# TOURIST - CALL HOME!



## Buckman (Sep 24, 2020)

Where the heck are you?
Don’t make us send out a posse to find you.


----------



## Robie (Jun 2, 2016)

A mall possibly?


----------



## Back Pack Hack (Sep 15, 2016)

He might have cut himself.


----------



## bigwheel (Sep 22, 2014)

Hope nobody stuck a shive in his ribs. That could hurt.


----------



## Buckman (Sep 24, 2020)

Hope he’s OK but he probably just found another site.


----------



## Robie (Jun 2, 2016)

Unless something is wrong, he'll be back.
Always is.


----------



## Megamom134 (Jan 30, 2021)

I miss Tourist


----------



## Buckman (Sep 24, 2020)

I PM’d him but no reply


----------



## Annie (Dec 5, 2015)

Robie said:


> A mall possibly?


The coffee shop, with his back to the wall...


----------



## Buckman (Sep 24, 2020)

Someone should call Nick and Joyce to see if they’ve heard from him.


----------



## rice paddy daddy (Jul 17, 2012)

Buckman said:


> Someone should call Nick and Joyce to see if they’ve heard from him.

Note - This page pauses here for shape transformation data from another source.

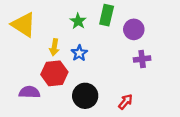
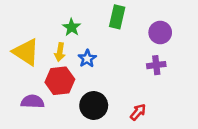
green star: (78, 21) -> (72, 27), moved
yellow triangle: (24, 25) -> (26, 52), moved
purple circle: (134, 29) -> (160, 33), moved

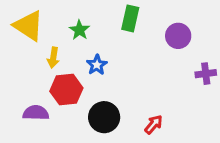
yellow triangle: (26, 52) -> (29, 26), moved
yellow arrow: (60, 52) -> (53, 58), moved
purple cross: (156, 65) -> (206, 74), moved

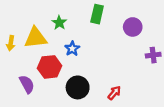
yellow triangle: (29, 26) -> (36, 38), moved, turned -40
yellow arrow: (53, 58) -> (11, 43), moved
purple semicircle: (36, 113) -> (27, 84), turned 60

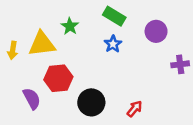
green rectangle: (97, 14) -> (114, 16), turned -72
blue star: (72, 49) -> (113, 44), moved

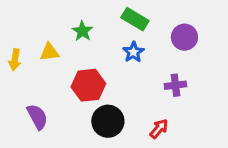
yellow triangle: (42, 44) -> (49, 52), size x0.6
purple cross: (180, 64) -> (175, 85), moved
red hexagon: (58, 78) -> (88, 85), moved

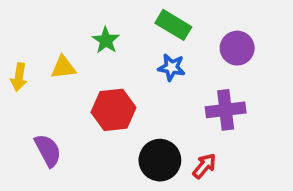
blue star: (133, 52) -> (171, 67), turned -30
purple cross: (175, 85) -> (226, 110), size x1.4
black circle: (108, 121) -> (160, 160), moved

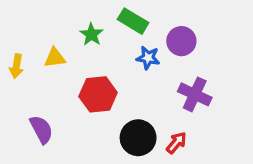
green rectangle: (173, 25) -> (133, 21), moved
purple circle: (237, 48) -> (181, 41), moved
purple cross: (226, 110) -> (195, 94), turned 32

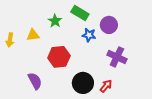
purple semicircle: (41, 129) -> (35, 81), moved

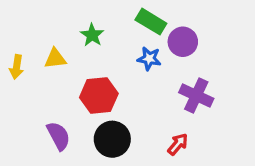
green rectangle: (80, 13) -> (151, 22), moved
black circle: (83, 83) -> (112, 139), moved

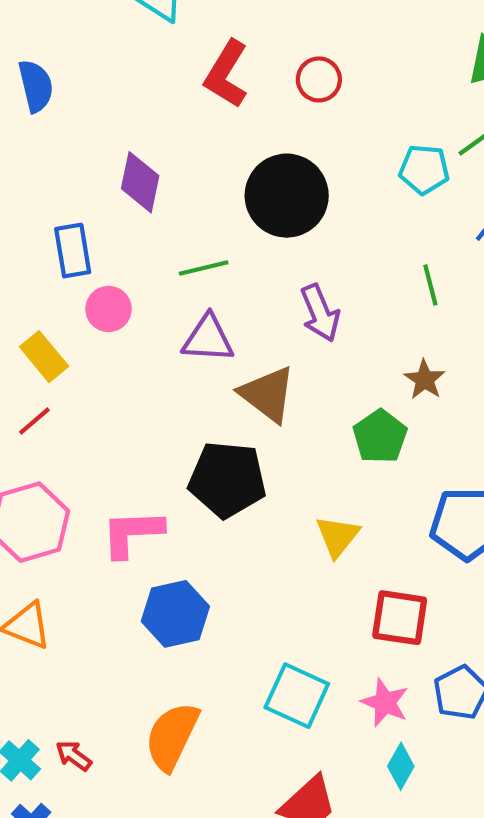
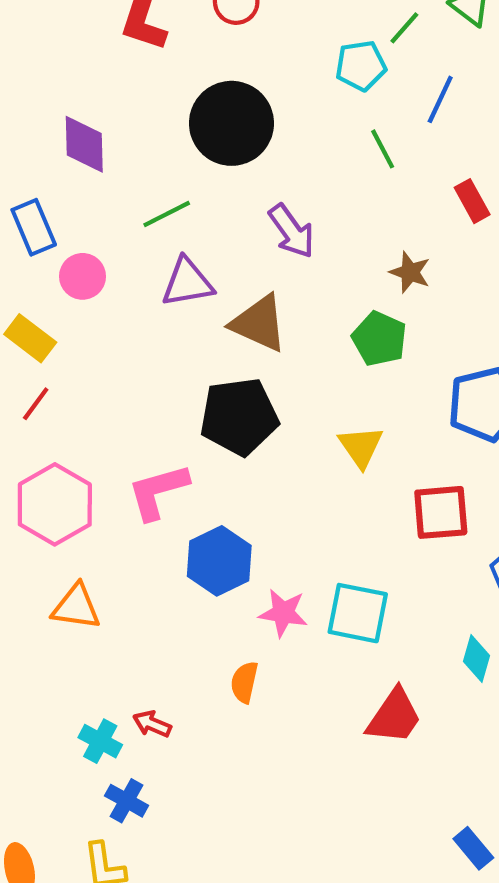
green line: (430, 285) -> (383, 149), moved
pink star: (385, 702) -> (283, 613), moved
orange semicircle: (172, 736) -> (244, 682), size x0.6

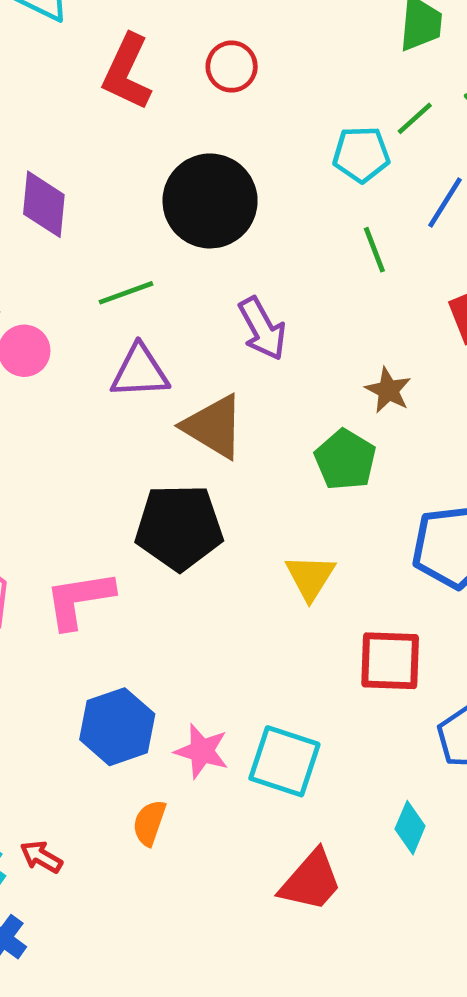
blue hexagon: (219, 561) -> (117, 727), moved

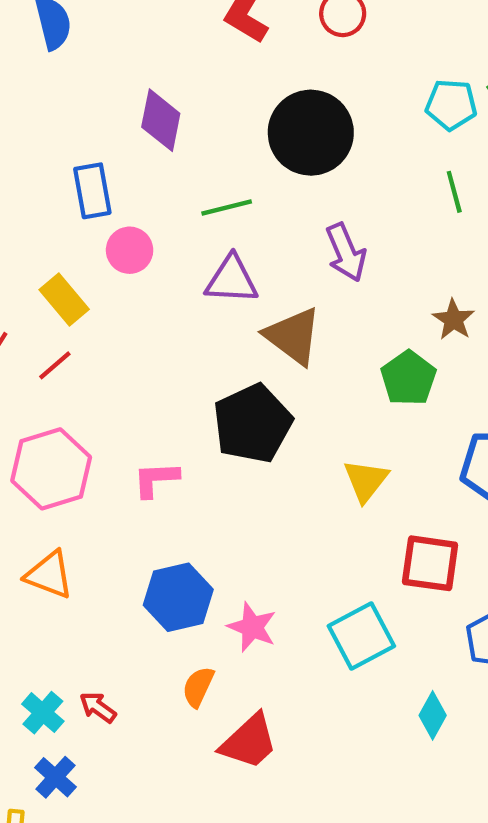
black pentagon: (179, 527) -> (253, 424), turned -30
pink L-shape: (79, 600) -> (156, 479), size x0.7
cyan square: (284, 761) -> (361, 636), moved, turned 38
red trapezoid: (311, 881) -> (249, 742), moved

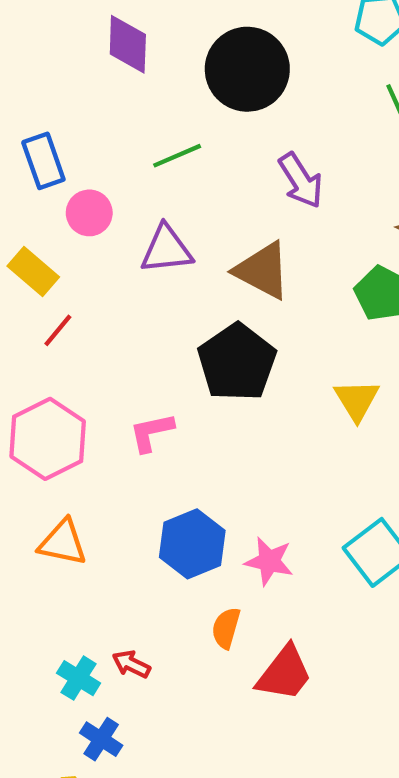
purple diamond: (161, 120) -> (128, 44), moved
purple triangle: (232, 280) -> (166, 249), moved
red line: (55, 365) -> (58, 330), moved

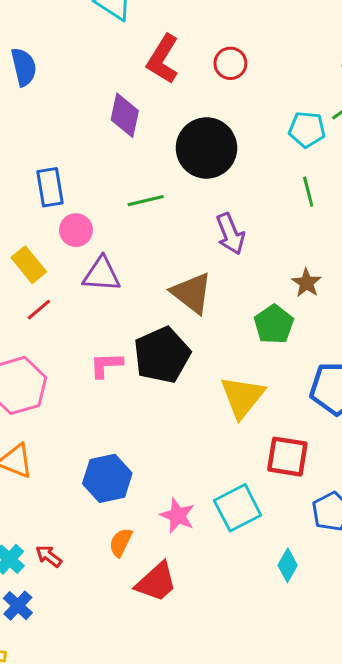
purple triangle: (166, 249) -> (102, 274), moved
yellow triangle: (357, 400) -> (242, 397), size x1.4
pink L-shape: (152, 432) -> (106, 365), moved
pink star: (269, 561) -> (177, 516), moved

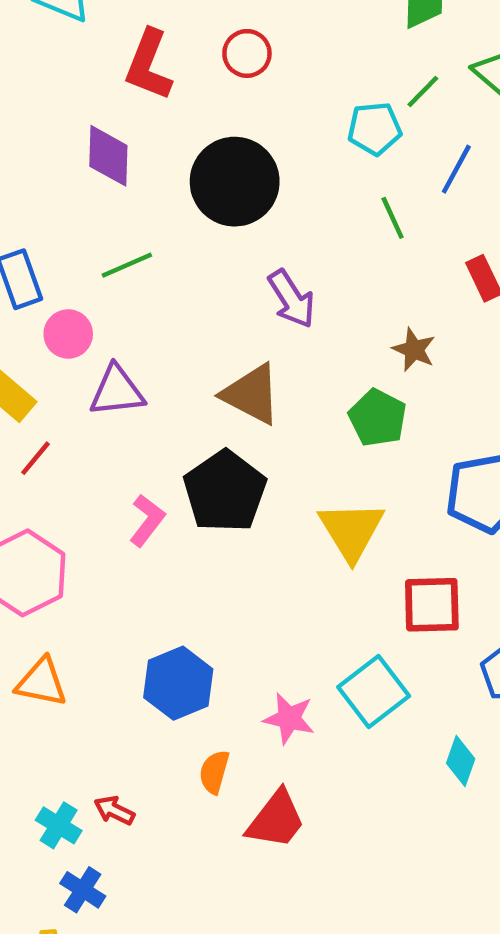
green line: (146, 201) -> (127, 265), moved
pink L-shape: (106, 365) -> (147, 520), turned 140

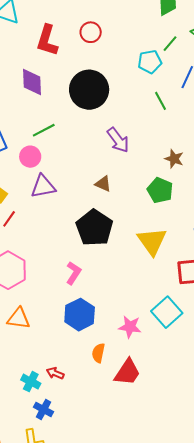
pink circle: (68, 334) -> (30, 157), moved
brown triangle: (251, 394) -> (103, 184), size x0.6
pink L-shape: (147, 520) -> (74, 273), moved

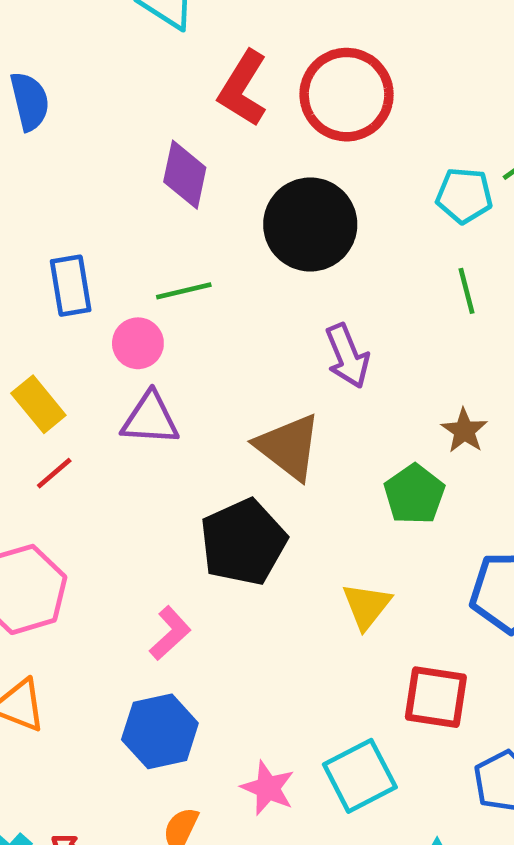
red circle: (91, 32) -> (347, 95), size x1.8
brown triangle: (103, 184) -> (288, 447), size x1.8
yellow triangle: (152, 241) -> (367, 606), size x0.7

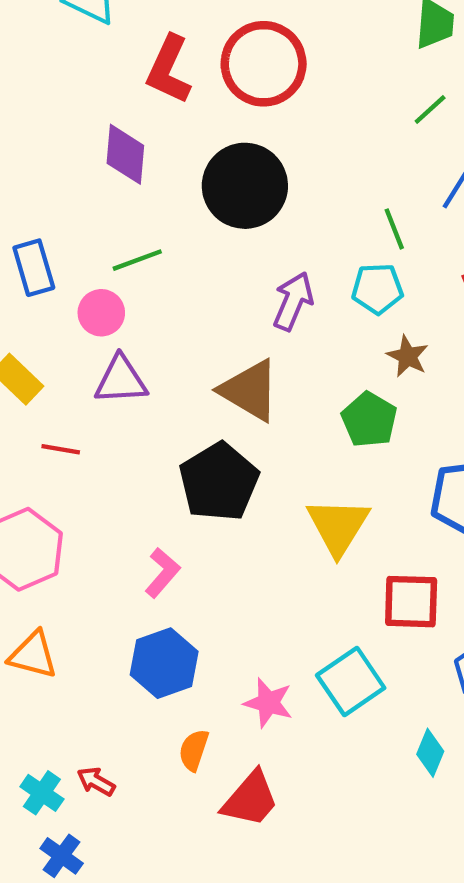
cyan pentagon: (464, 196) -> (377, 289), moved
purple arrow: (347, 356) -> (293, 301), turned -128
red line: (54, 473) -> (61, 449), moved, turned 57
yellow triangle: (367, 606) -> (338, 526), size x1.4

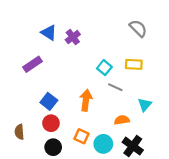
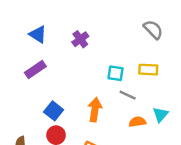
blue triangle: (49, 33) -> (38, 34), moved
cyan square: (104, 68) -> (116, 73), turned -32
orange semicircle: (122, 120) -> (137, 122), moved

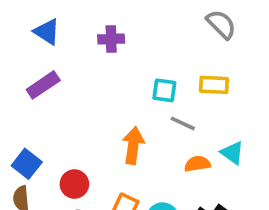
purple cross: (80, 39) -> (111, 39), turned 35
blue square: (54, 111) -> (27, 164), moved
cyan triangle: (160, 114) -> (232, 153), turned -35

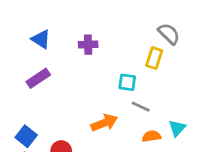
yellow rectangle: (214, 85) -> (154, 58), moved, turned -75
orange arrow: (133, 145) -> (104, 123), turned 60
cyan triangle: (232, 153) -> (177, 128), turned 36

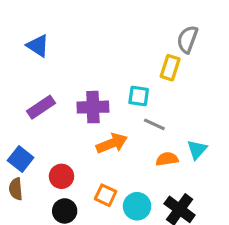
gray semicircle: (169, 34) -> (187, 39), turned -115
purple cross: (88, 45) -> (93, 107), moved, size x1.4
purple rectangle: (38, 78) -> (41, 107), moved

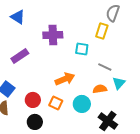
purple cross: (93, 107) -> (53, 35), moved
gray line: (154, 124) -> (105, 67), moved
orange square: (106, 195) -> (56, 103), moved
cyan circle: (137, 206) -> (82, 104), moved

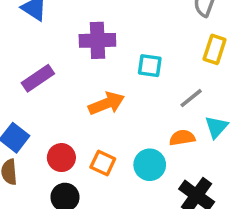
yellow rectangle: (102, 31) -> (215, 49), moved
gray line: (105, 67) -> (191, 98), turned -64
orange arrow: (65, 79) -> (106, 103), moved

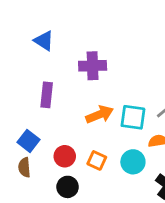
cyan square: (150, 66) -> (133, 117), moved, size x1.4
purple rectangle: (38, 78) -> (47, 95), turned -50

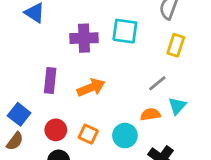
purple rectangle: (47, 95) -> (50, 80), moved
cyan square: (133, 117) -> (125, 31), moved
brown semicircle: (24, 167) -> (15, 141), turned -138

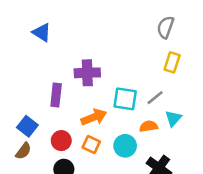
cyan square: (125, 31) -> (125, 99), moved
purple cross: (84, 38) -> (87, 73), moved
orange arrow: (91, 88) -> (94, 117), moved

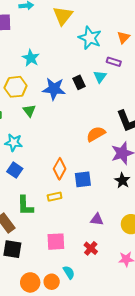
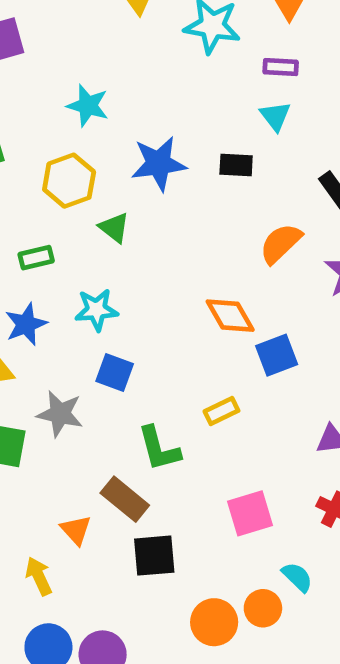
cyan triangle: (100, 77) -> (275, 116), moved
black rectangle: (79, 82) -> (236, 165), moved, turned -48
orange diamond: (60, 169) -> (230, 316), moved, turned -45

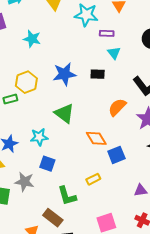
purple rectangle: (281, 67) -> (107, 33), moved
cyan star: (88, 106) -> (32, 39), moved
green triangle: (114, 228) -> (64, 113), moved, size x1.5
green rectangle: (36, 258) -> (10, 99), moved

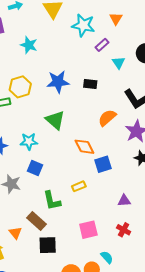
purple rectangle: (107, 33) -> (102, 45), turned -48
cyan triangle: (114, 53) -> (119, 63), moved

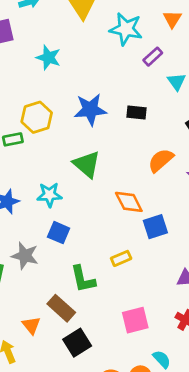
black square: (48, 245) -> (77, 343), turned -30

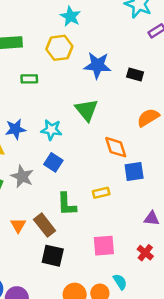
yellow hexagon: (37, 117) -> (59, 48), moved
orange triangle: (31, 325) -> (18, 225), moved
black square: (77, 343) -> (53, 256), turned 35

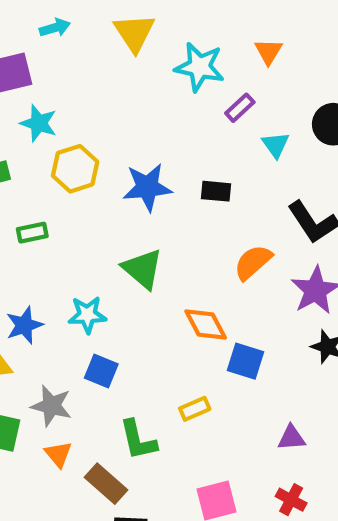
cyan star: (70, 16) -> (39, 123), moved
blue square: (134, 171) -> (245, 361), turned 36
orange triangle: (18, 225) -> (58, 454), moved

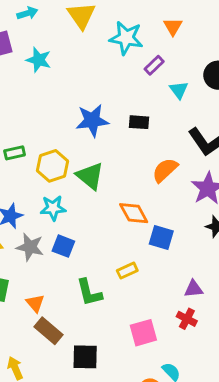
cyan star: (39, 123) -> (39, 60), moved
yellow hexagon: (75, 169) -> (52, 166), moved
gray star: (51, 406) -> (30, 247), moved
brown rectangle: (106, 484) -> (49, 331), moved
red cross: (291, 500) -> (187, 319), moved

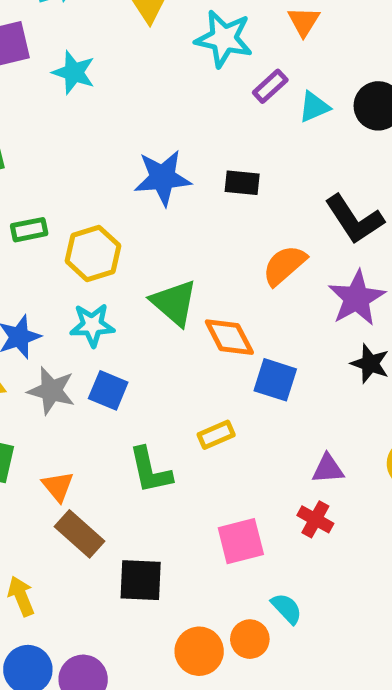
cyan triangle: (179, 90) -> (314, 107), moved, turned 42
green triangle: (90, 176) -> (174, 303), moved

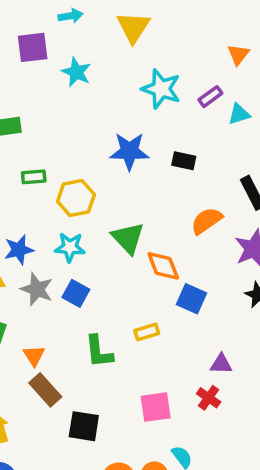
cyan star: (224, 39) -> (161, 89), moved

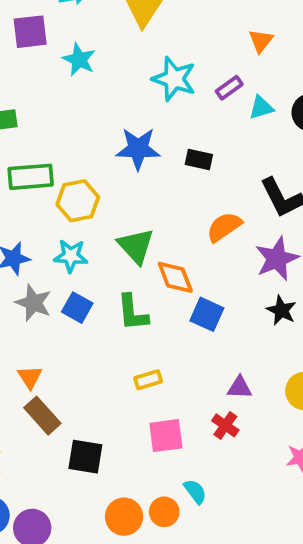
green rectangle: (34, 177) -> (31, 177), size x1.6
yellow rectangle: (147, 332) -> (148, 380), moved
green L-shape: (99, 352) -> (132, 313), moved

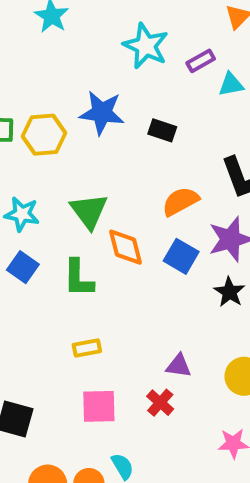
yellow hexagon: (78, 201) -> (44, 135), moved
blue square: (207, 314) -> (181, 256), moved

I’ve actually got Chico’s phone number. 
It’s 1:30 AM Eastern time here, I’ll wait until tomorrow.


----------



## CapitalKane49p (Apr 7, 2020)

Probably at a samba lesson. I know I don't like to be bothered when I am cutting up a rug. 

Godspeed


----------



## KUSA (Apr 21, 2016)

rice paddy daddy said:


> I’ve actually got Chico’s phone number.
> It’s 1:30 AM Eastern time here, I’ll wait until tomorrow.


How about an update? I’d like to know that he is ok.


----------



## Annie (Dec 5, 2015)

@rice paddy daddy, what's the scoop, or are you sworn to secrecy?


----------



## rice paddy daddy (Jul 17, 2012)

Annie said:


> @rice paddy daddy, what's the scoop, or are you sworn to secrecy?


Old age and PTSD memory re-alignment got me.
I’ll call right now.


----------



## rice paddy daddy (Jul 17, 2012)

I got his voicemail, I left a message saying that we were concerned, and please call me back.


----------



## rice paddy daddy (Jul 17, 2012)

I logged into kimbertalk.com where he used to hang out.
He’s banned.


----------



## Annie (Dec 5, 2015)

rice paddy daddy said:


> I logged into kimbertalk.com where he used to hang out.
> He’s banned.


Golly. Guess we'll just have to sit tight.


----------



## KUSA (Apr 21, 2016)

Tourist is back in the house. Slicing and dicing with the nine inch Sicilian blades he gets from Joyce.


----------



## The Tourist (Jun 9, 2016)

Thanks for all of the baseless ideas from all of my friends--ha, ha.

I have the same computer, just a new larger viewing screen. Yes, I still sharpen, I still am a SDA, and my wife has surprisingly stayed with me.

Yes, I'm still polishing knives, in fact, I just polished three or four of them for myself.

What's really up with you guys? I can only assume that you need me to sharpen something. No problem, the polishing stones are still here and properly flattened.--The Tourist


----------



## KUSA (Apr 21, 2016)

The Tourist said:


> Thanks for all of the baseless ideas from all of my friends--ha, ha.
> 
> I have the same computer, just a new larger viewing screen. Yes, I still sharpen, I still am a SDA, and my wife has surprisingly stayed with me.
> 
> ...


Unlike kimber talk, we actually appreciate your non-coherent random posts. We like your polishing skilz too.


----------



## The Tourist (Jun 9, 2016)

Well, KUSA, thanks for the pat on the back. In truth, I ducked out for a bit. I had some important work to do, and I hope you can sympathize.

One of my first real friends in a barren subdivision in Menomonee Falls was meeting a fellow guy I will only address as "Herb." This guy was a TV junky. If you asked if Chuck Martin or P.T. Moore had some new clothes, Herb would say, "_Yup, new clothes--and a belt for Chuck. He switched over to new duds in Episode 27..._"

Here's the idea. We see lots of people, dear friends, blood enemies and breathy girls. So here's the "*non-coherent random post*" of the day.

Just because a new kid or an old TV show makes us smirk before the obvious ending, you'll find that good advice can be gleaned from an actor, a Grecian mystic or the next drunk near your barstool. Yes, I have a warehouse full of perfected, scalpel-like blades. Not one of them has a flaw. * I learned it from an ancient looking "weirdo neighbor" my parents were scared to death of.*

So, don't spend your whole day looking for obvious answers. If I knew nothing, I would find the same book that Abraham Lincoln read. He's the guy that re-purposed shovels for tools--after all, he only had the four dollars his parents gave him.

...imagine that, four bucks and he becomes The President...


----------